This year I decided to do something a little different.  Instead of the lone pj pants, I made three sets: one that included a robe, top and pants and the other two a top, pants and head wrap.  For each set I used a combination of various patterns.  

The first, is the Pattern Union Molly T-shirt, Simplicity S2476 robe, and Simplicity S2290 pants.  The combination of the three is the perfect gift.






This is the first time I've posted a review of the  Molly Tee.  I had made it once before, but didn't blog and share any photos of my t-shirt.  It is a basic t-shirt pattern with the shoulder seam 1.5 inches forward so it's visible from the front.  The pattern comes in multiple cup sizes and with three different sleeve lengths. I made the short sleeve version with the appropriate cup size for my sister.  It comes in sizes 6 to 26.

Simplicity M2290 The pants super easy.  One piece pant pattern with an elasticized waist that sews up in a flash.  I made this one dozens of times. The pattern comes in sizes XS to XL.

McCall M2476 This is an oldie, but it is still in print.  I purchased my copy in 2003.  The robe is a typical bath robe with patch pocket, front band and belt.  It comes in sizes small to xx-large.

All three coordinates look like the photo/drawing on the pattern.  The instructions were typical and easy to follow.  Nothing confusing.




My likes:
  • Molly T-shirt. I love the multiple cup sizes and the wide range of sizes available. The shoulder seam and the sleeve lengths are great too.  
  • Pants. What's not to like about them.  They are the perfect quick and easy pj pants. You can make dozens of them in a variety of lengths and colors.
  • Robe.  I like that it is a basic robe that can be made up in a variety of fabrics.  And that it is easy to make.  
All three coordinates were made in one evening.  This set was actually made Christmas Eve.  These patterns are great for beginners.

No dislikes.



All fabrics were purchased from Fabric Mart Fabrics.  I actually purchased them for myself about three years ago.  I decided to make it a gift instead of buying more fabric.

The robe is Mint Polyester/Lycra Jacquard Double Knit 60" wide.  It is springy and has a pebble texture.  The pajamas is Green/Sky Blue/White Cotton/Lycra Palm Leave Clusters Print Jersey with a smooth hand.  Both fabrics were great to work with.

I made no changes to the robe.  I literally made it straight out of the envelope.  For the Molly t-shirt, I made a swayback adjustment with a center back seam.
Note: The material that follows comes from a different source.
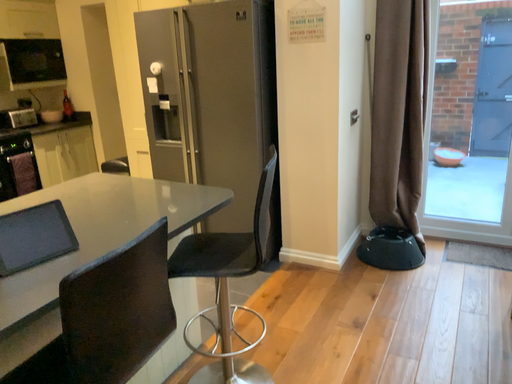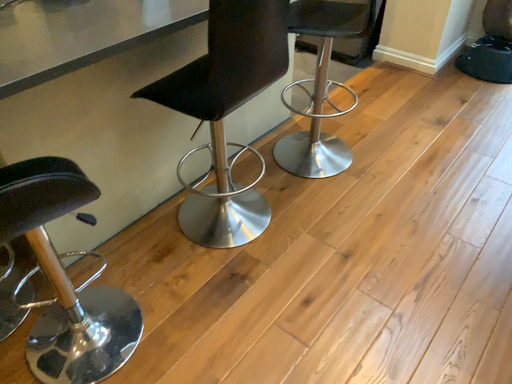 Question: Which way did the camera rotate in the video?

Choices:
 (A) rotated downward
 (B) rotated upward

Answer: (A)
For the pants I just added length to them and made a cuff at the bottom.

To date I've made the Molly T-shirt four times.  It's a winner and a TNT for sure. ;-)  The pants already a TNT.  And the robe I'd make it again too.    All three coordinates are highly recommended for all level sewists.  

I'm glad I decided a make a complete pajama and robe set.  My sister was very happy too.  She couldn't wait to wear them and to make a request for more pj sets for like right now.  Lol  This set is a winner all the way around.  A quick and easy sew for me and an extremely happy recipient. 

Parting Shot:  This is Bella.  My sister's new pup and the newest member of the Burwell chan.  Bella was about 2.5 months at the time of this picture.






Monday, October 19, 2020

My First Cashmerette Appleton Dress





Wheee!

After that ten plus hour blouse, I needed something quick and easy.  The Cashmerette Appleton Dress fit the bill.  I used her sizing chart and my t-shirt dress sloper to help identify my size.  This process significantly reduced the amount of time that I would spend on fit adjustments.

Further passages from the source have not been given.